World War II interrupted this model of development. Official history claims that, following the Japanese surrender, the British-created Malayan Union was defeated because Umno galvanised the Malays to oppose an unfair constitution that eroded Malay rights. But opposition was also on the basis of over-centralisation at the states’ expense: an argument that had nothing to do with race.
The Federation of Malaya Agreement 1957 brought about a new Federal Constitution which, with many amendments, operates until today.

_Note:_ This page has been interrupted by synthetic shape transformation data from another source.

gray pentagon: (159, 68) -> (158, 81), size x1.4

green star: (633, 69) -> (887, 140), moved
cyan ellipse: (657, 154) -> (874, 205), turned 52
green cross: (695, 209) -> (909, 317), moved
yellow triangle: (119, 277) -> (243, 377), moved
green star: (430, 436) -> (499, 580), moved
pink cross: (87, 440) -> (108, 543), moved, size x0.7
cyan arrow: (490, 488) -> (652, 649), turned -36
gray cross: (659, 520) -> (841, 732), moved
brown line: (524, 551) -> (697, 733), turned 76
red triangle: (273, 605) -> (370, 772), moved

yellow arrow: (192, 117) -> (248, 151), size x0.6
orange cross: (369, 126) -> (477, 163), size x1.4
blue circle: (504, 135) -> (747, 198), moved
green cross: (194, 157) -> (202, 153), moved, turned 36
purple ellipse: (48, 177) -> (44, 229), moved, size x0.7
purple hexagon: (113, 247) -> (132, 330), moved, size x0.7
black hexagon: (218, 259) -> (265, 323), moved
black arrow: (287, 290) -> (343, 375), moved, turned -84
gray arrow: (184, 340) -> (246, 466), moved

The Ninth Schedule is often cited as defining federal-state powers, but there are many relevant parts, including Article 3(2) which confirms the Rulers as Heads of Islam in the states. The State Constitution, in turn, refers to ‘Islam as heretofore professed and practised in the State.’
In recent decades, Malaysia has become increasingly centralised and authoritarian, with the Prime Minister becoming more powerful at the expense of check and balance institutions and states’ powers.
Thus we have a golden opportunity to inject decentralisation into the pursuit of institutional reform. As Negeri Sembilan shows, centuries-old traditions of federalism and rule of law can be restored even after periods of turbulence and erosion.
With local elections recently being approved in Kampung Baru Paroi, perhaps Negeri Sembilan can once again lead the way.
From the writer’s speech at the Federalism in Malaysia Conference on July 1.